Но тут, совершенно внезапно, при мысли об этом собрании мне стало как-то не по себе. Я заволновался. Я всегда уважал актеров, имеющих собственные убеждения, тех людей, что в старые добрые времена назывались леваками или как-то еще. Что бы люди ни говорили, эти парни и девушки умели дружить. Только я-то никогда не ощущал никакой потребности в том, чтобы ставить свою подпись под чем-то таким политическим. Никогда не считал, что это на что-то повлияет, подпишу я эту штуку или нет.

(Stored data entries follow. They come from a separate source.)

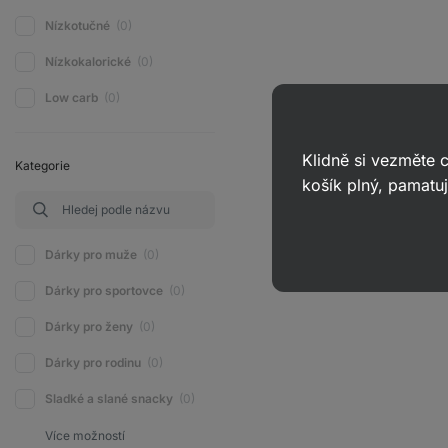
Nízkotučné
(0)
Nízkokalorické
(0)
Low carb
(0)
Klidně si vezměte
Kategorie
košík plný, pamatuj
Dárky pro muže
(0)
Dárky pro sportovce
(0)
Dárky pro ženy
(0)
Dárky pro rodinu
(0)
Sladké a slané snacky
(0)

Кроме того, я не любил просто так появляться на публике. Но сейчас я посмотрел на этого парнишку, а он посмотрел на меня, и я снова увидел то, как выглядели люди моего поколения много лет назад, и понял, что это собрание — не просто собрание или митинг, это попытка остановить мир от падения в пропасть. Сам-то я в это не верю, а вот для него это было не так, для него — а я сразу понял, что он тоже актер, — каждое такое мероприятие было как шоу, как представление, кладущее начало чему-то новому. Легко можно было заметить, что он все еще помнит все-все, что с ним когда-либо случалось, и что сам он на пути наверх, поднимается все выше и выше. Говоря по правде, я здорово боялся этого собрания, но у меня не хватило духу сказать ему, что это не будет иметь никакого значения, буду я в нем участвовать или нет. Так что мы пожали друг другу руки, и он даже обхватил мою руку другой рукой, словно мы были союзниками, или даже чтобы показать, что ему особенно отрадно, что человек старшего возраста намерен быть вместе с ними. Что-то в этом роде.
Когда он повернулся и вышел, я заметил, какое вытертое на заднице у него пальто — в этом месте материал был гораздо светлее, чем вокруг. Актер всегда замечает подобные вещи. Это означает, что он много сидит в этом пальто, да к тому же на не слишком мягких сиденьях, например, на бетонных цоколях колонн перед библиотекой на Сорок второй улице или даже на парковых скамейках или на каких-нибудь облезлых стульях в приемной перед офисом продюсера. А здесь тратит время на всякие собрания и митинги. Я вот просто не в состоянии, подумалось мне, представить себе хоть что-то, ради чего я стал бы сидеть и ждать, и мне стало жаль, что у меня нет ничего подобного. И в итоге пришел к тому, что даже порадовался, что пойду на это собрание. Отчего так вышло, не знаю.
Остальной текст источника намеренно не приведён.